RECORDS TO USE –
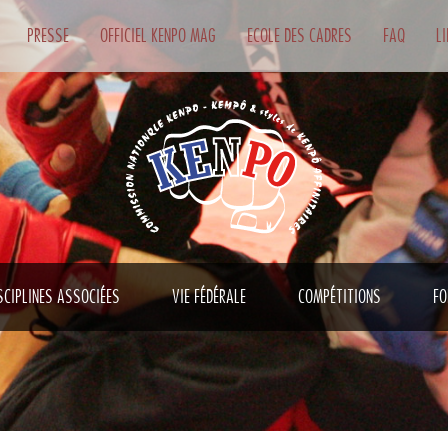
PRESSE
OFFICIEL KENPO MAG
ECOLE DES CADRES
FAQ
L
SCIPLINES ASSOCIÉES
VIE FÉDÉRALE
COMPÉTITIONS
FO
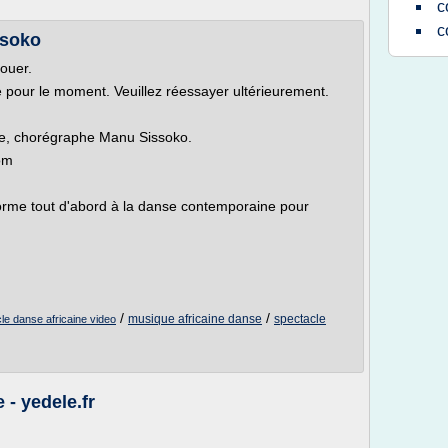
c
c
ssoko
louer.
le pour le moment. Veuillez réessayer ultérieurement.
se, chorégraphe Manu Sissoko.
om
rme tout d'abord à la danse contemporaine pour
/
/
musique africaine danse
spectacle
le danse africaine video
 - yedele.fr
--
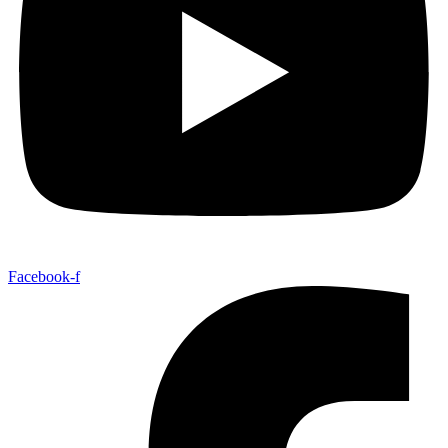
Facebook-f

TASK DIRECTIONS – Take from the material above every line that includes the word "danse".

ANSWER –
rme tout d'abord à la danse contemporaine pour
musique africaine danse
le danse africaine video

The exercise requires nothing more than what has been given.